Burma

Chin Political Parties Merge

By Zue Zue 19 June 2017

YANGON — Two political parties in Chin State—the Chin National Democratic Party (CNDP) and the Chin Progressive Party (CPP)—agreed to merge last Thursday, almost five years after their first attempts to do so.

“Only if we merge, can we represent the desires of the people and our people can rely on us,” said general secretary of the CNDP Salai Ceu Bik Thawng, who attended the meeting of executive committee members held on Thursday in Yangon, adding they had established a working committee with three persons from each party to conduct the merger.

“We aim to win every seat in Chin State in the 2020 general election,” he said, after the National League for Democracy largely defeated the Chin parties in the 2015 general election.

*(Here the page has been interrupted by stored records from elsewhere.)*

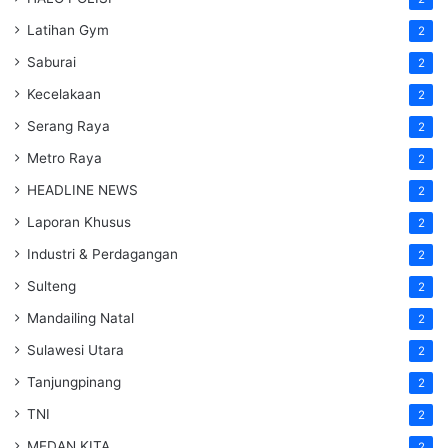
Latihan Gym
2
Saburai
2
Kecelakaan
2
Serang Raya
2
Metro Raya
2
HEADLINE NEWS
2
Laporan Khusus
2
Industri & Perdagangan
2
Sulteng
2
Mandailing Natal
2
Sulawesi Utara
2
Tanjungpinang
2
TNI
2
MEDAN KITA
2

CNDP was renamed from the Chin National Party (CNP) in February 2014. Both the CNP and the CPP were formed in 2010 before the 2010 general election and won a number of seats. The two parties have attempted to merge since early 2012.

A joint statement from the CNDP and the CPP said members from the CNDP, the CPP and the Chin League for Democracy (CLD) in Falam, Hakha, Kanpetlet, Matupi, Paletwa, Tedim, and Thantlang townships in Shan State and Kale and Tamu townships in Sagaing Division expressed their desire to merge, though the CLD had not yet reached an agreement to do so.

Chin politicians plan to prepare their new party’s registration this month and aim to finalize the merger, including at township level, before July.

CLD had said in a statement released on June 5 an alliance should be first formed to build mutual trust and to collaborate on policies before holding a conference with representatives from all ethnic Chin parties in March 2018 in order to officially merge.

Ngai Sak, chairman of the CLD, told The Irrawaddy last week the party stood by the statement, while welcoming news of the merger of the CNDP and CPP.

CNDP said it expects other parties and individuals will join soon, when they are ready.

“We all have desire to collaborate, thus, I am sure we could all merge before 2020,” Salai Ceu Bik Thawng said. “We understand [CLD]’s current position that they are not yet ready for this and we respect their decision.”